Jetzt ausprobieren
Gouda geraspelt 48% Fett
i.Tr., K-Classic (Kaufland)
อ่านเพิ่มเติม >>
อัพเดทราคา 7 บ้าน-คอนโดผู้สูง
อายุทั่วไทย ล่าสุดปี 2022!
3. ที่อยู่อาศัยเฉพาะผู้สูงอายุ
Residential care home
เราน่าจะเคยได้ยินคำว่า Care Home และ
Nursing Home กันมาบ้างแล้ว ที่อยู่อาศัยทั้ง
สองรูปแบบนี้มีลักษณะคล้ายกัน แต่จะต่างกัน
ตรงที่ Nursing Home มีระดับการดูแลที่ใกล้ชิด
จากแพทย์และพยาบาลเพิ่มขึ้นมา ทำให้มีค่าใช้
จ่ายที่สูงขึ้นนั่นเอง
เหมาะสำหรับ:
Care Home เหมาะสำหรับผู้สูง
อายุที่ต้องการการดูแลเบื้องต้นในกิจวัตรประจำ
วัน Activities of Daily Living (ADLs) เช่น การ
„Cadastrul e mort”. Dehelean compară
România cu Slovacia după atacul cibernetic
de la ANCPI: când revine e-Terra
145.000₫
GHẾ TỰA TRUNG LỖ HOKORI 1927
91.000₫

________________

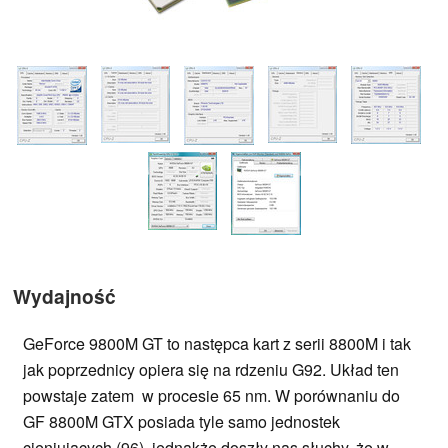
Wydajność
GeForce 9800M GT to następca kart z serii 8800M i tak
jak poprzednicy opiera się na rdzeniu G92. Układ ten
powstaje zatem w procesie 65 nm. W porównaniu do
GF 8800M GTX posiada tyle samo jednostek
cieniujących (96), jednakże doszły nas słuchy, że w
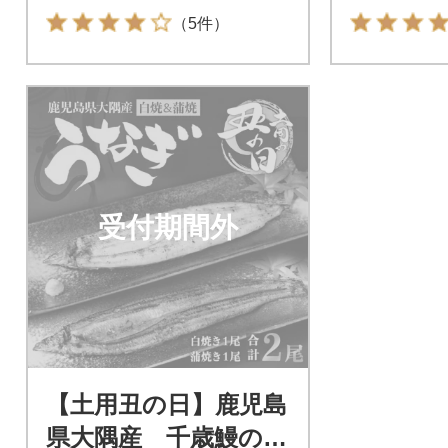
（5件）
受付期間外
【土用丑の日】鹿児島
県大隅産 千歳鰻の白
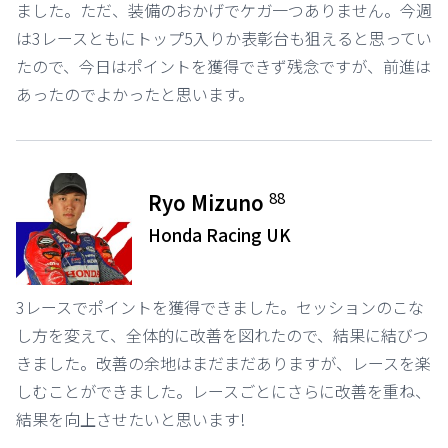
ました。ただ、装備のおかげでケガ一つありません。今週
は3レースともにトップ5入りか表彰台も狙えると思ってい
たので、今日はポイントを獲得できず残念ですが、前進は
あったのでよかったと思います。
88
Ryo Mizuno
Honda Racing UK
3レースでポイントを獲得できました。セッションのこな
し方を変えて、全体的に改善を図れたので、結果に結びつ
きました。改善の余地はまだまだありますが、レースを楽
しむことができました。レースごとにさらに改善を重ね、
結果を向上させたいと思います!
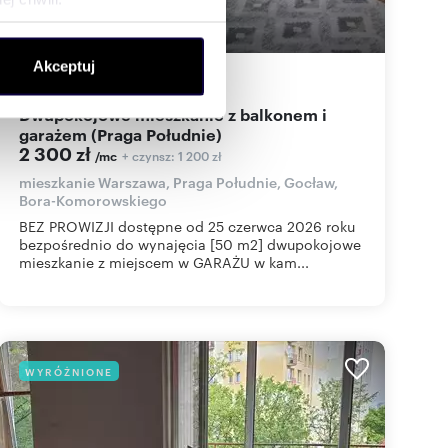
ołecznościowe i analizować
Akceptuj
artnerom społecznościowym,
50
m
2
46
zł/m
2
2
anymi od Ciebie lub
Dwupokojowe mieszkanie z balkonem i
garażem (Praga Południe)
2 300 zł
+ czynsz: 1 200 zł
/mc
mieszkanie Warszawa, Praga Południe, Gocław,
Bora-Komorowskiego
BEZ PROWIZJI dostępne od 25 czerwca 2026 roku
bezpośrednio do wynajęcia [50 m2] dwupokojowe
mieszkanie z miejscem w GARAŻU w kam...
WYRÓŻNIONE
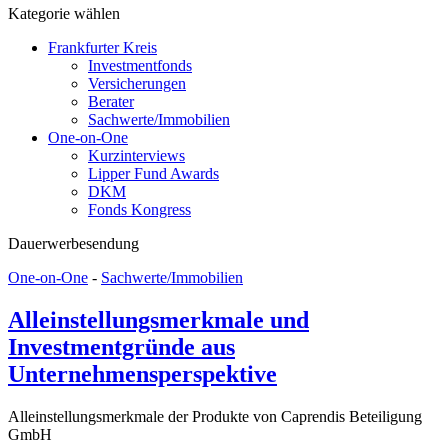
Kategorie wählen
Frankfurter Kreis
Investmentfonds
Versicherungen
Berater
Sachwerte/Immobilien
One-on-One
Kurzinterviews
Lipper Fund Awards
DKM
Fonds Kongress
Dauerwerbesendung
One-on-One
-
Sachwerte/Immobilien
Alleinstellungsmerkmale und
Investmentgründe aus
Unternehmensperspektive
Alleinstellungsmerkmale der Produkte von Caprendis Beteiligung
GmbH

________________

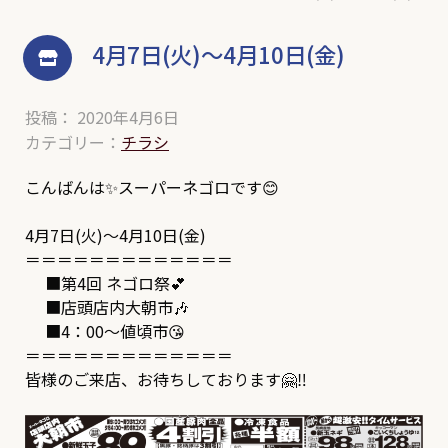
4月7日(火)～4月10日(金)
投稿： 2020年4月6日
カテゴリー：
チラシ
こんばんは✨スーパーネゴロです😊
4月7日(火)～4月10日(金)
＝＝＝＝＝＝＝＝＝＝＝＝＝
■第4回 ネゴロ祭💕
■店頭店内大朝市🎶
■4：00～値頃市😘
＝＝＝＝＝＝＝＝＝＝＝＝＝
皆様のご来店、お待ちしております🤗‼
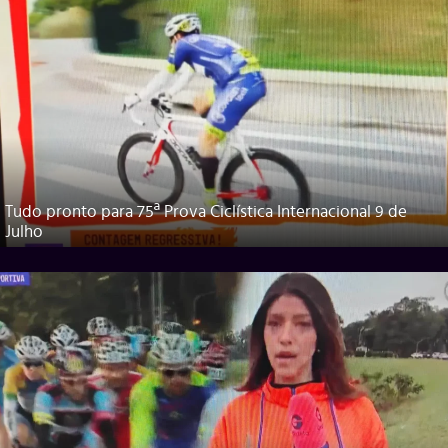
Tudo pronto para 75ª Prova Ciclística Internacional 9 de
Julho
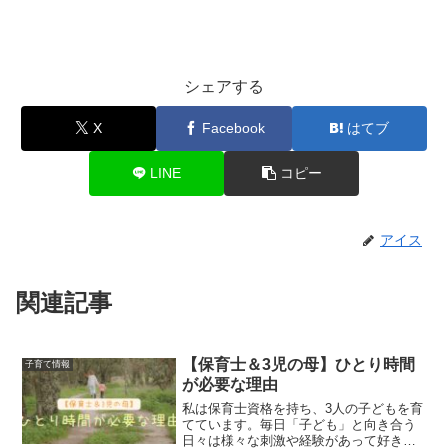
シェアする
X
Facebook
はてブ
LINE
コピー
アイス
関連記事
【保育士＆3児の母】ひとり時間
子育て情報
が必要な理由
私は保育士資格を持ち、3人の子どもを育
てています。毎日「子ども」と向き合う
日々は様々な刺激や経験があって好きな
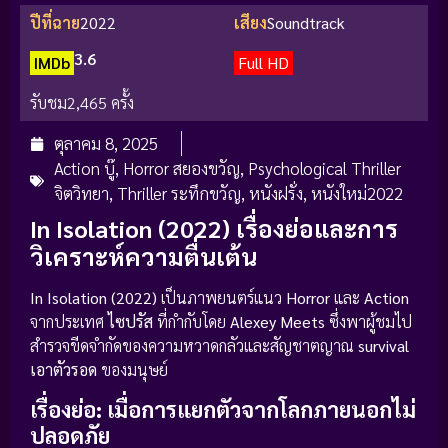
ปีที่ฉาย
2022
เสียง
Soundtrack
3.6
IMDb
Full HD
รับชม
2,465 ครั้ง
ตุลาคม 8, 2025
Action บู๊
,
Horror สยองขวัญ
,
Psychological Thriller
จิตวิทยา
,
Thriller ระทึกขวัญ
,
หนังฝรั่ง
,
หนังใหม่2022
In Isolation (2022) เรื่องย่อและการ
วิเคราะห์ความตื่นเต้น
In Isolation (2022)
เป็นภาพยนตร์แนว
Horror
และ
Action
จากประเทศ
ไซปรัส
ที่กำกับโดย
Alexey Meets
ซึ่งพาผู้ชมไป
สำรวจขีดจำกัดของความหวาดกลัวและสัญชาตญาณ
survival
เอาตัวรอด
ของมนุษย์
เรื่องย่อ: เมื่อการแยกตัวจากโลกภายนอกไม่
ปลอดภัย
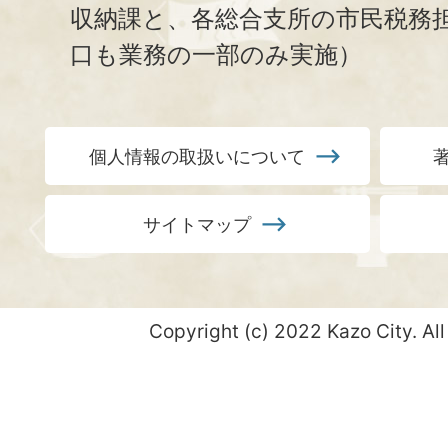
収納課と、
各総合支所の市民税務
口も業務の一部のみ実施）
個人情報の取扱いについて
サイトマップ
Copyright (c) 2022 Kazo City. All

________________

- [About this task] Some lines of the records may contain the string "Thriller". State how many do, as a number alone.

- [Response to this task] 2